Re: [c++-pthreads] Initialization of local static mutex

[Mark Mitchell <mark@xxxxxxxxxxxxxxxx>]

Jean-Marc Bourguet wrote:
> Mark Mitchell wrote:
> > Roland Schwarz wrote:
>
> > > Now that you have brought up this issue I am curious which "other
> > > issues" you are refering to.
> >
> > void f() {
> >   static int i = g();
> > }
> >
> > Here, you cannot do the initialization statically; it must be done the 
> > first time that f() is called.  So, the key question is whether the 
> > initialization is thread-safe.  Does the programmer have to change 
> > that initialization to be thread-safe, using locks in f()?  Or does 
> > the compiler take care of it?
>
> I fail to see how the programmer can make the initialization thread-safe 
> if the compiler doesn't take care of it?  Lack of memory barriers could 
> make the bool indicating that the initialization is done visible, but 
> not the written value.

The programmer can't take care of it easily.

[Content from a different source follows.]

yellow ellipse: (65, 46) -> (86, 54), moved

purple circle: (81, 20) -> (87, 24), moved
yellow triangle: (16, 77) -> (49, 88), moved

If the compiler doesn't do it for you, have to do things like:

  static int i;
  static bool initialized;

  lock_mutex();
  if (!initialized) {
    i = g();
    initialized = true;
  }
  unlock_mutex();

i.e., you have to manage the initialization manually.  And, yes, there 
are lots of problems with that, including exceptions being thrown by 
g().  So, it's a good feature for compilers to have.  Of course, since 
it makes initialization slower (and code bigger) in the single-threaded 
case, some programmers want to be able to turn off the compiler support.

--
Mark Mitchell
CodeSourcery
mark@xxxxxxxxxxxxxxxx
(650) 331-3385 x713